Antes do ensaio começar, especulava-se qual seria a música do bis. Tiago Flores disse que, nos Concertos Beatles Classical Magical Tour, quem manda é o público, nada de premeditação. Mas ele tem uma aposta, baseada em quatro espetáculos anteriores. Sua aposta vai para “Come together”. Pudera: o arranjo de Iuri Corrêa começa com o coro cantando “A Cavalgada das Valquírias” e, em seguida, entra a voz de Pedro Verissimo, gritando como John Lennon com a energia necessária para isso, com a letra forte e acompanhado sempre pelo coral. O resultado não poderia ser mais incrível. Aplausos da orquestra e dos solistas… e um Pedro esbaforido saindo da sala de ensaios. “Essa música é pura emoção, consome fôlego e muita energia”, explica ele, juntando-se aos colegas para ouvir “Help”. Cantada por Athos Flores, um dos registros Baixos do coral, num arranjo que começa melancólico e termina absolutamente grandioso, composto por ele mesmo. Ao contrário da música original, em que John Lennon disfarçou a tristeza da letra com uma melodia alegre, Athos canta cada verso ressaltando a tristeza da letra… Mas, ao final, o arranjo de Athos dá leveza com a entrada dos instrumentos de sopro e uma levada de bateria sincopada.

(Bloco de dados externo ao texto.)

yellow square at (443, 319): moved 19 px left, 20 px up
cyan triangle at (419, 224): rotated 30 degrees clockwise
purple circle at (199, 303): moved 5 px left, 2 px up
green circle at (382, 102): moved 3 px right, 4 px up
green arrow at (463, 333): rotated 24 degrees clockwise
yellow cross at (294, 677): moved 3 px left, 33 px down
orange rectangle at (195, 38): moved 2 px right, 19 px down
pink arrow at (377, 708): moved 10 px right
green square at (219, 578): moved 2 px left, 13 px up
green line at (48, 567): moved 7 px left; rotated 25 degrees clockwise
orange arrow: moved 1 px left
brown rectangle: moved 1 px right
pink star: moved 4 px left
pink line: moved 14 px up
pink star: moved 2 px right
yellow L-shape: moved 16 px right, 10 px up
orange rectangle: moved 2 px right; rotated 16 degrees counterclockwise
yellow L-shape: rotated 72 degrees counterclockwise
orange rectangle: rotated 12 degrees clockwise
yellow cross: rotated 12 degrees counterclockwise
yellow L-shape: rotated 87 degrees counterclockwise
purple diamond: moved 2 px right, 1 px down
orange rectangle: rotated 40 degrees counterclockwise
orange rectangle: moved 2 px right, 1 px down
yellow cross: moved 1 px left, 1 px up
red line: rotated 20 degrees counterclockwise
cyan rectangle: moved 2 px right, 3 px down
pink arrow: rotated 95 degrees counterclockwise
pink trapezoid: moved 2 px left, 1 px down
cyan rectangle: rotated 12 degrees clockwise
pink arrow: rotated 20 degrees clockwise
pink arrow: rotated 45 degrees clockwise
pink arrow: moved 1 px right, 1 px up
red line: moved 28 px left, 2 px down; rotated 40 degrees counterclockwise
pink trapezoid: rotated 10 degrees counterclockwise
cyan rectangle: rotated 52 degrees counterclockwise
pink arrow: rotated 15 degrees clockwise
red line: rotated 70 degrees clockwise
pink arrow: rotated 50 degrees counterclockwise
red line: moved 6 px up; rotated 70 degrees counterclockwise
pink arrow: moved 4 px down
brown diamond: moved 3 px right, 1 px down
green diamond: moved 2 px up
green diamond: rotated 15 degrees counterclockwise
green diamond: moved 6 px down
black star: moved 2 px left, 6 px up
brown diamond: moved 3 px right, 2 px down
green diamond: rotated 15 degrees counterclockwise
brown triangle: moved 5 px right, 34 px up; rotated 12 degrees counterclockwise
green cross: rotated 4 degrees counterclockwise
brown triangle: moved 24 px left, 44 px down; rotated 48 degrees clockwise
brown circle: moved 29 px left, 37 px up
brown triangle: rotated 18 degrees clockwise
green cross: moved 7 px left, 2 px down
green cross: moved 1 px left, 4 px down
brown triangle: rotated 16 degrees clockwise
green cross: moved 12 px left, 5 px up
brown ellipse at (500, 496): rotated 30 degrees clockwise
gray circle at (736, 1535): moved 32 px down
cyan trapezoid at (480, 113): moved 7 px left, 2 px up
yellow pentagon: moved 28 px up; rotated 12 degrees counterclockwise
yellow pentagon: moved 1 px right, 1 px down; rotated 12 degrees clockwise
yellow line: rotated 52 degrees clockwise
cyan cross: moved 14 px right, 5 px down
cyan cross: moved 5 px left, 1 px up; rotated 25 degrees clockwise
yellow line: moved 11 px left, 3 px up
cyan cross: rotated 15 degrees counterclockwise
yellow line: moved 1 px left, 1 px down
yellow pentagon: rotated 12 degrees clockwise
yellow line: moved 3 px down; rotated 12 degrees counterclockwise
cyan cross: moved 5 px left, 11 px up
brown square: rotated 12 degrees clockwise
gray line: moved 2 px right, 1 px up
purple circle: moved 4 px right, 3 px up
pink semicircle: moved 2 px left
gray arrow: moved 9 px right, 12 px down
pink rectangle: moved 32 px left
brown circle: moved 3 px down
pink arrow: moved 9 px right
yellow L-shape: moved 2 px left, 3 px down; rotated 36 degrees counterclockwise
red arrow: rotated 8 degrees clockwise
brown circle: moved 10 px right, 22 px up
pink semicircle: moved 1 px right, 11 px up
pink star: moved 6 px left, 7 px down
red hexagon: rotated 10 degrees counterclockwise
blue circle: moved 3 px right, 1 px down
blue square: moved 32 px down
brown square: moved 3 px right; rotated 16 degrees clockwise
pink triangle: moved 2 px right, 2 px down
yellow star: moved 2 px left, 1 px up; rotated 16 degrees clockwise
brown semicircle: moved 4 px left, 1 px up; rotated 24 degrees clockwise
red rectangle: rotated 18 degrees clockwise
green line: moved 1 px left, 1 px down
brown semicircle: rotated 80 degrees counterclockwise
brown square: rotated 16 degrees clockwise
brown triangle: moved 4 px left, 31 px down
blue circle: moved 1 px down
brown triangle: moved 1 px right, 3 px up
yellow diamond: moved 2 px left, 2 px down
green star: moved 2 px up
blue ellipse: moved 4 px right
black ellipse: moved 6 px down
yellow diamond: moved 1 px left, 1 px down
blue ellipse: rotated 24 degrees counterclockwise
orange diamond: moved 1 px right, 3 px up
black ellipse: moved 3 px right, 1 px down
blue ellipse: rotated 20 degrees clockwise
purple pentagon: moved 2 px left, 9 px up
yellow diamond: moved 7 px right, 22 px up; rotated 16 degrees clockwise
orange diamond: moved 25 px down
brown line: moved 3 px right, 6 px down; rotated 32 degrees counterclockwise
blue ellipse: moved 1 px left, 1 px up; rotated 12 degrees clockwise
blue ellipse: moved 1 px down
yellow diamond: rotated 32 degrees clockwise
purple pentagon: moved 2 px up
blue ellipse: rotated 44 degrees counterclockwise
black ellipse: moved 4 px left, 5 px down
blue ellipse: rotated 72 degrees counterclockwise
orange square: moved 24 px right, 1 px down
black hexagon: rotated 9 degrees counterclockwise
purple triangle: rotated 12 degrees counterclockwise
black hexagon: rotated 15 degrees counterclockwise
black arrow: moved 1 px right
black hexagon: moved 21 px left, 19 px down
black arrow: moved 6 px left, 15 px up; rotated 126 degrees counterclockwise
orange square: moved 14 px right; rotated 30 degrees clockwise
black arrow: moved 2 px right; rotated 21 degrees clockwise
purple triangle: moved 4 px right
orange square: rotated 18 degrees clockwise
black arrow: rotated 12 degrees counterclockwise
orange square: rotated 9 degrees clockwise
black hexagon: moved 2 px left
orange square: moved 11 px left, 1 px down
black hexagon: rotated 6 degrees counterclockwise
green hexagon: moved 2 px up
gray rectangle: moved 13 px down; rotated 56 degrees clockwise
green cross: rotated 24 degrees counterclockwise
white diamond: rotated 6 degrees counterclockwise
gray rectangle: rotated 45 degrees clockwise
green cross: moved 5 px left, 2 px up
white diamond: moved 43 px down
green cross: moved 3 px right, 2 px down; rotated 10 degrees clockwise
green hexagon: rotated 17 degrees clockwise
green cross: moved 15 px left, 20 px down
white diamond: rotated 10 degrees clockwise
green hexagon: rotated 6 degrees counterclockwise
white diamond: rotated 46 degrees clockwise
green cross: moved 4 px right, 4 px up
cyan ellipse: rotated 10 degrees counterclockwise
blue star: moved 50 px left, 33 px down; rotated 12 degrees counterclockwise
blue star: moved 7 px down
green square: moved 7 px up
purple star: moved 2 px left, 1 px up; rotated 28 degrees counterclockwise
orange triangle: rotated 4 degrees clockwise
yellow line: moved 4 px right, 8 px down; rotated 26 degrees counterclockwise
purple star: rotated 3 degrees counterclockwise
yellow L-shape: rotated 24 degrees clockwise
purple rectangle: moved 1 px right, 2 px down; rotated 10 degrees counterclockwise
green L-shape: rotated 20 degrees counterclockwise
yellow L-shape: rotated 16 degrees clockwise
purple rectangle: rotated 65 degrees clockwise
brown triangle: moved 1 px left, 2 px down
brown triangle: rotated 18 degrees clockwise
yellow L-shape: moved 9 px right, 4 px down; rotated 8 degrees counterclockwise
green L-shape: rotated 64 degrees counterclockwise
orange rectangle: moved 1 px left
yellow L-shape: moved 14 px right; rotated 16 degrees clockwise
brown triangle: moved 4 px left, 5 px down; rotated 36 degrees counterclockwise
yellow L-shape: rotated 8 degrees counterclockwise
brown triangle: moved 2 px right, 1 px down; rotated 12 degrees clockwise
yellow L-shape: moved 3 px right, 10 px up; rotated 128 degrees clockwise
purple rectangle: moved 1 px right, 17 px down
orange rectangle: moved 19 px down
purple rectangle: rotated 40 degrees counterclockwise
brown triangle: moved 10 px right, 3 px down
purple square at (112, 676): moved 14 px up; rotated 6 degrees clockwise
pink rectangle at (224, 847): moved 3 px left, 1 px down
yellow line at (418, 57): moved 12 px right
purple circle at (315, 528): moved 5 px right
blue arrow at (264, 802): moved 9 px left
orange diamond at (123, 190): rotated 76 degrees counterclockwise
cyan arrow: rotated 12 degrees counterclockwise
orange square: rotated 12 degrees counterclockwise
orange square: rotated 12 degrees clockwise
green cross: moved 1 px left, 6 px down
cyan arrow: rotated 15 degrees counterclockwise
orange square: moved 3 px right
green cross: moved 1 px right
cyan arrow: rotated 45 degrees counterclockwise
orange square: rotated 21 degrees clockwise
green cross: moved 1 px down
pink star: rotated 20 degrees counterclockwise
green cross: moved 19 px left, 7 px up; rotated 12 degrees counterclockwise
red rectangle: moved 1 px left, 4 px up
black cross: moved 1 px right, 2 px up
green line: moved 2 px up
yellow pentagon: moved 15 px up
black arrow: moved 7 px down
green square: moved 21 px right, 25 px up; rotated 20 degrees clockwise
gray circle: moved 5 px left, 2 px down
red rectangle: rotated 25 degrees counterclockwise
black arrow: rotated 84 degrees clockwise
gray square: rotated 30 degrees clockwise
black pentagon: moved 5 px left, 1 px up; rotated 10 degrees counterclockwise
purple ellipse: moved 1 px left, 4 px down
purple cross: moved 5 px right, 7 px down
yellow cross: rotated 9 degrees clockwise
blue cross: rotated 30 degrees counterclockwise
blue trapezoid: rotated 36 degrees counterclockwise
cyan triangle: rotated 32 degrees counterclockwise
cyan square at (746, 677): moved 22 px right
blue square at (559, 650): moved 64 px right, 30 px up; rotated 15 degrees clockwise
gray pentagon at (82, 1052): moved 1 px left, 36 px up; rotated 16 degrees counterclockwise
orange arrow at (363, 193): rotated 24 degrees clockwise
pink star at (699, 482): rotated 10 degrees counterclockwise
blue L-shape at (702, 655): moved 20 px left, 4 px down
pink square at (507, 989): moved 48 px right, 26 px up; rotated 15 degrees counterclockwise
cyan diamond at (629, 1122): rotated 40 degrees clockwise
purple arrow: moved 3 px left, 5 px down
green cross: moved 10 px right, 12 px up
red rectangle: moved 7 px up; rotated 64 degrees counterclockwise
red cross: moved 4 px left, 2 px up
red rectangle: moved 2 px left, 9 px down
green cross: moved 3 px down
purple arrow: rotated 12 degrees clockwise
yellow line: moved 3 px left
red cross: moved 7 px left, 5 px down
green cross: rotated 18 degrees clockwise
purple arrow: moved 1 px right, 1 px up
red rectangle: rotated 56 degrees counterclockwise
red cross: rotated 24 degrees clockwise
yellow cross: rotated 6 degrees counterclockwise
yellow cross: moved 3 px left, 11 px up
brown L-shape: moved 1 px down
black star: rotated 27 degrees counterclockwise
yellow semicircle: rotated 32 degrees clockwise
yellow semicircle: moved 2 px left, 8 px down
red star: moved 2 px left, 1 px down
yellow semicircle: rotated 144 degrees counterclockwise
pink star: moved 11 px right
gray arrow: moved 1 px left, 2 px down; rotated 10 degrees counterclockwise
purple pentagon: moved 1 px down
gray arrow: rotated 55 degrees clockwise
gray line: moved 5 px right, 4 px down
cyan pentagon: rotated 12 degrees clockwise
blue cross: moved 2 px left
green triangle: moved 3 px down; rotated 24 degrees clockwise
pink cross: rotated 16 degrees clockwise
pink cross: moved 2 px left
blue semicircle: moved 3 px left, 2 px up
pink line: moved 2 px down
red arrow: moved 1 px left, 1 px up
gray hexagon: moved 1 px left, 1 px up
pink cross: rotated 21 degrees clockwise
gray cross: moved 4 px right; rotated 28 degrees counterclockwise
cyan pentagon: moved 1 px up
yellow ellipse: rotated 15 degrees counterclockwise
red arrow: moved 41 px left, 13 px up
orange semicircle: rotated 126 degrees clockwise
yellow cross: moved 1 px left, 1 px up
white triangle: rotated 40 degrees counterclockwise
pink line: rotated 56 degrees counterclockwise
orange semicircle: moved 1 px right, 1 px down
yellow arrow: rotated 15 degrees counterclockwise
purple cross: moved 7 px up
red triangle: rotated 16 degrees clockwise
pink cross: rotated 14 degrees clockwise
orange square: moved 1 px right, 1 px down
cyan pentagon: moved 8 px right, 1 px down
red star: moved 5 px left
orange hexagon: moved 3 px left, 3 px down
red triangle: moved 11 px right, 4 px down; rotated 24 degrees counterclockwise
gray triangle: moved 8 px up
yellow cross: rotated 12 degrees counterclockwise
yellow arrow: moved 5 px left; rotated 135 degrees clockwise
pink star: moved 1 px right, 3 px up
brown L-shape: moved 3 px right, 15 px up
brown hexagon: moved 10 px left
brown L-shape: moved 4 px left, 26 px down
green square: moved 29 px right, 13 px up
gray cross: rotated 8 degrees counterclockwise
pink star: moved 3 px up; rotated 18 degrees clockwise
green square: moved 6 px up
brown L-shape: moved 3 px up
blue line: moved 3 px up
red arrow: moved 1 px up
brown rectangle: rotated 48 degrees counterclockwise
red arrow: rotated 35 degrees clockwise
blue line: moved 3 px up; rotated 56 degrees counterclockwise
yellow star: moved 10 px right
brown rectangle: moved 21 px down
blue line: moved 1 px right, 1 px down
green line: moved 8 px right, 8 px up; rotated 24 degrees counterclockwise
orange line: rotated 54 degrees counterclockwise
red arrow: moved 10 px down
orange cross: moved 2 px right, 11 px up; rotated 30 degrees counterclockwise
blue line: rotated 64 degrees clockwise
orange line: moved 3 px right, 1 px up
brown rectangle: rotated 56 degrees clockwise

Pedro Verissimo volta para cantar “All You Need is Love”, e percebe-se a importância de um coro todo acompanhando nos backing vocals: 12 vozes fazem uma harmonia impressionante que dá segurança para o solista brilhar. A música é ensaiada duas vezes justamente devido à complexidade do arranjo que Daniel Wolff compôs para as vozes do coral.
Volta Adriana Deffenti para “You never give me your money”, com arranjo de Pedrinho Figueiredo e vários trechos de músicas dos Beatles mescladas. Aliás, os beatlemaníacos vão deleitar-se com as muitas referências escondidas no meio dos arranjos feitos para o show. Pedrinho é conhecido pelos arranjos inventivos, e aqui não é diferente: Adriana pode usar toda sua técnica vocal e a orquestra corre para executar todos os medleys de músicas escondidas inseridas ali pelo arranjador. Bravo!
Na penúltima música do ensaio, Tonho Crocco canta “Let it be”. A voz grave faz a balada tipicamente McCarteana soar bem diferente – pra melhor! O vocalista, seguro, é aplaudido pela orquestra e solistas ao final da versão.
Para o final, “Hey Jude”, em mais um arranjo de Rodrigo Bustamante, desta vez com a participação dos seis solistas convidados. Há espaço para tudo: a soprano Cintia, o contratenor Paulo e as vozes populares de Tonho, Adriana e Pedro. Momento de grande emoção, com direito a dancinhas improvisadas, ajuda do maestro cantando e o coro, mais uma vez, brilhando. Agora é só esperar até à noite porque, acredite, melhor do que ler sobre esse espetáculo é ouvir e ver! Até lá!